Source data
╔══
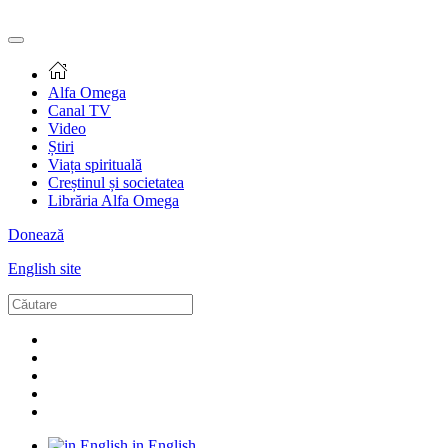
Alfa Omega
Canal TV
Video
Știri
Viața spirituală
Creștinul și societatea
Librăria Alfa Omega
Donează
English site
in English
╚══
▶ _Action item_: Without the pictures, return the whole of the data exactly as given.

▶ _Expected answer_:
Alfa Omega
Canal TV
Video
Știri
Viața spirituală
Creștinul și societatea
Librăria Alfa Omega
Donează
English site
in English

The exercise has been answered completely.